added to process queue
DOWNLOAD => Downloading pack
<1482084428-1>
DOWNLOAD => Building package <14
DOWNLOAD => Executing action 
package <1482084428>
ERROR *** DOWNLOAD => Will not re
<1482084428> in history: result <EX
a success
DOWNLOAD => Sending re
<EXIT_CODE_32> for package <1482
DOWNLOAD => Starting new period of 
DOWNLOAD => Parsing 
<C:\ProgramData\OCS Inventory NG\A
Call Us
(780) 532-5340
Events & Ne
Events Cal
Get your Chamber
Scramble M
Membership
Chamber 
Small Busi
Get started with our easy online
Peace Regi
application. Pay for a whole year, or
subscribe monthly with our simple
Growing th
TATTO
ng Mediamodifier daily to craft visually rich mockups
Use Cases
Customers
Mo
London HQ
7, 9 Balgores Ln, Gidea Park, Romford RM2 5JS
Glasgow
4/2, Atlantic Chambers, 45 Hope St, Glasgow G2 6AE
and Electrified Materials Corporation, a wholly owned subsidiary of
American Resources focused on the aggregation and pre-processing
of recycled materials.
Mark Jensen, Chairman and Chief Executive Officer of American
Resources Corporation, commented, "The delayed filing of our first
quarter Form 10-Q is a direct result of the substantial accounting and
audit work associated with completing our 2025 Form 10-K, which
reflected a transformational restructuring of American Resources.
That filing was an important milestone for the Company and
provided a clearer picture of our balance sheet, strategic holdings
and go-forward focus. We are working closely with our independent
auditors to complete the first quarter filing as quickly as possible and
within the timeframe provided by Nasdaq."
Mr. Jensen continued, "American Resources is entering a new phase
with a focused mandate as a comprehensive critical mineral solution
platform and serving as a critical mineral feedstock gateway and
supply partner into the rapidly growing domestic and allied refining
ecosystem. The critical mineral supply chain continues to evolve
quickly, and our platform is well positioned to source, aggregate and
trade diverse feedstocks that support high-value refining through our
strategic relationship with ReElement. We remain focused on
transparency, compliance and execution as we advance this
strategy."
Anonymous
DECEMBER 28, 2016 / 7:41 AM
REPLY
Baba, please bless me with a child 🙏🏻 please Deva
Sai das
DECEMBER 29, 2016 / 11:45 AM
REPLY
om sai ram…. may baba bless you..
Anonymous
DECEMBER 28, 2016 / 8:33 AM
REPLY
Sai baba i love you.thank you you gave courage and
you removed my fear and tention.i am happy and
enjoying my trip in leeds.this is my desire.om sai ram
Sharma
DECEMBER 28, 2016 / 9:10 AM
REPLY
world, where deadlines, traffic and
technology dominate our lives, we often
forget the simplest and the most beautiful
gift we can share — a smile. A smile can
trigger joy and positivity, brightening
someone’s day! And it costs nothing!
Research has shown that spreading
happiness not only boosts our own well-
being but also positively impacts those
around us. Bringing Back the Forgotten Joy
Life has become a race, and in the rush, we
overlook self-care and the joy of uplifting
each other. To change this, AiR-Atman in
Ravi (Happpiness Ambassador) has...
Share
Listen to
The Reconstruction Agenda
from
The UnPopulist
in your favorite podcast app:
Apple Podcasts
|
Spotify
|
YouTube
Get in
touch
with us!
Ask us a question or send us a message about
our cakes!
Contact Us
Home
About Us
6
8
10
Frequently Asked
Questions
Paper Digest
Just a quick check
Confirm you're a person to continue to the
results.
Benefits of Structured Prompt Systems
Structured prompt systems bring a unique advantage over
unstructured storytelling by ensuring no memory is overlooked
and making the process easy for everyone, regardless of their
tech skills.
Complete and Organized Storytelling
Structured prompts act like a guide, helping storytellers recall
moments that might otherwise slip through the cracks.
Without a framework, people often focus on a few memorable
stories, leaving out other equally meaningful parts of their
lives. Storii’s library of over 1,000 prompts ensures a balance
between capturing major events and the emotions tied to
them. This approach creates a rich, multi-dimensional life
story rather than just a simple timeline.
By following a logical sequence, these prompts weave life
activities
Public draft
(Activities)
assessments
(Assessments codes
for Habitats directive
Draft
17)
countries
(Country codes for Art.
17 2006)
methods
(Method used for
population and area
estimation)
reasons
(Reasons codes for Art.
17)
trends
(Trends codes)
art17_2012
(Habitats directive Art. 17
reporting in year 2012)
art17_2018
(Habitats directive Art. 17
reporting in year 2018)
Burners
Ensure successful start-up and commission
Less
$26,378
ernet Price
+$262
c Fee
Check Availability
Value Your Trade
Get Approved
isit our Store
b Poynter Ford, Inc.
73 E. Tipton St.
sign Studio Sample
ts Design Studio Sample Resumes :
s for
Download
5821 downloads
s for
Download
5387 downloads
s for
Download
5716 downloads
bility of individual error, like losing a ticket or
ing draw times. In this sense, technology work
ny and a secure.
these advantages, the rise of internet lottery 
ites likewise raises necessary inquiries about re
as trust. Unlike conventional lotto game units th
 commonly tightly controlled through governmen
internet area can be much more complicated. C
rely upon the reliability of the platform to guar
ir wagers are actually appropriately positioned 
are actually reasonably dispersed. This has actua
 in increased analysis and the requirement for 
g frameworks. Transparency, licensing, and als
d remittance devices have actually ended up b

**Required work:** Report every line above that has the string "technology" in it.

**Exercise solution:**
technology dominate our lives, we often
ing draw times. In this sense, technology work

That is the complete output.